It’s entirely possible that a significant swathe of listeners, who came of age and discovered The Flaming Lips in the last ten years, have gone completely unaware of how shambolic and edgy that band once was. If all you think of in connection with Wayne Coyne and his boys is sugary glacial bliss and secular humanist hymns set against stories about weird aliens and superheroes, here comes Embryonic to remind us just who we’re dealing with.

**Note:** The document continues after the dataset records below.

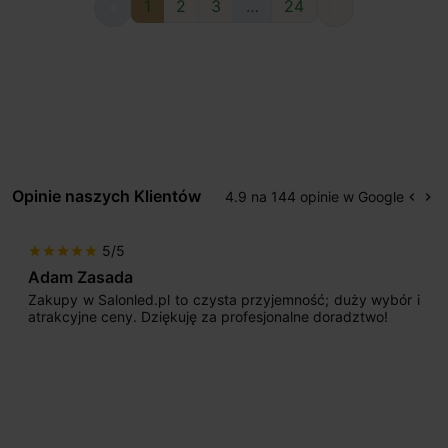
1
2
3
…
24


Opinie naszych Klientów
4.9 na 144 opinie w Google
keyboard_arrow_left
keyboard_arrow_right
Popr
Na
5/5
star
star
star
star
star
Adam Zasada
Zakupy w Salonled.pl to czysta przyjemność; duży wybór i
atrakcyjne ceny. Dziękuję za profesjonalne doradztwo!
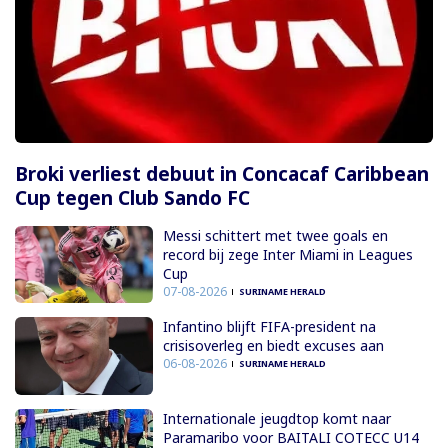
Broki verliest debuut in Concacaf Caribbean
Cup tegen Club Sando FC
Messi schittert met twee goals en
record bij zege Inter Miami in Leagues
Cup
07-08-2026
SURINAME HERALD
Infantino blijft FIFA-president na
crisisoverleg en biedt excuses aan
06-08-2026
SURINAME HERALD
Internationale jeugdtop komt naar
Paramaribo voor BAITALI COTECC U14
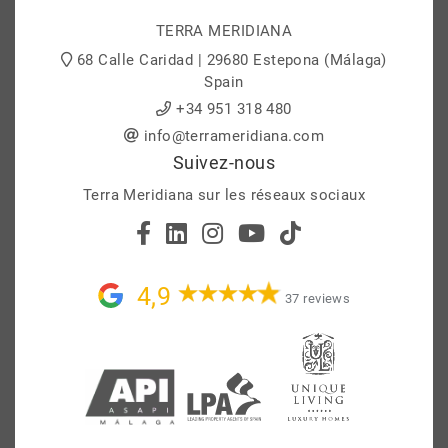
TERRA MERIDIANA
68 Calle Caridad | 29680 Estepona (Málaga)
Spain
+34 951 318 480
info@terrameridiana.com
Suivez-nous
Terra Meridiana sur les réseaux sociaux
4,9
37 reviews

It’s been a magnificent ten years to be a Flaming Lips fan. The Soft Bulletin was smooth and focused, Yoshimi Battles the Pink Robots was a pop fantastic slant on grandiose space rock and At War With The Mystics was a slightly unfocused placeholder that nonetheless delivered. Meanwhile, given animal costumes, space ships and immense rubber balls that could roll over audiences with a man inside, The Lips have toured relentlessly and solidified their place as one of the most significant acts of the decade. And now Embryonic, The Lips’ new album, is larger, louder and stranger than anything they’ve yet done.
As they’ve been in the studio over the last year or so reports have surfaced that some monster was forming, rumors of a screeching bombastic horror. Those reports were only half right. While noisy and horrific, after a fashion, describing in detail a deep-set paranoia about persons and things (i.e. the voice over in “Gemini Syringes”) Embryonic is by no means a forbidding beast. Even at its most shrill (the opening of “Aquarius Sabotage”, for instance) the volume knob never seems high enough. There is layer after layer of sound, walls and squalls and harps and mad drumming.

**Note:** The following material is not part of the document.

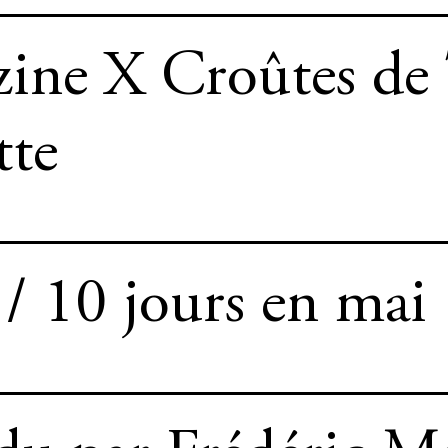
ine X Croûtes de
tte
/ 10 jours en mai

The result is a mad combination between Tool’s Aenima, Syd Barrett era Floyd and seventies Miles Davis. In fact, come to think of it, this album is about what I think Pink Floyd might have sounded like circa 1975 if Barrett had never gone round then bend.
Album Highlights include the squibbly noises that open the driving tango opener, “Convinced of the Hex,” the gear-grinding bluesy madness of “Your Bats” and the thumping chime driven ego-trip closer “Watching The Planets.” If some of the tracks doodle around a mite too long without resolving it is at least forgivable in light of these Oklahoma boys’ best foot forward into thickly layered speaker candy like this tasty, pasty hatchling, Embryonic.

Final Word: A clinking clattering collisionous classic. The Flaming Lips serve it up big, warts and all and it’s the album we’ve been waiting for.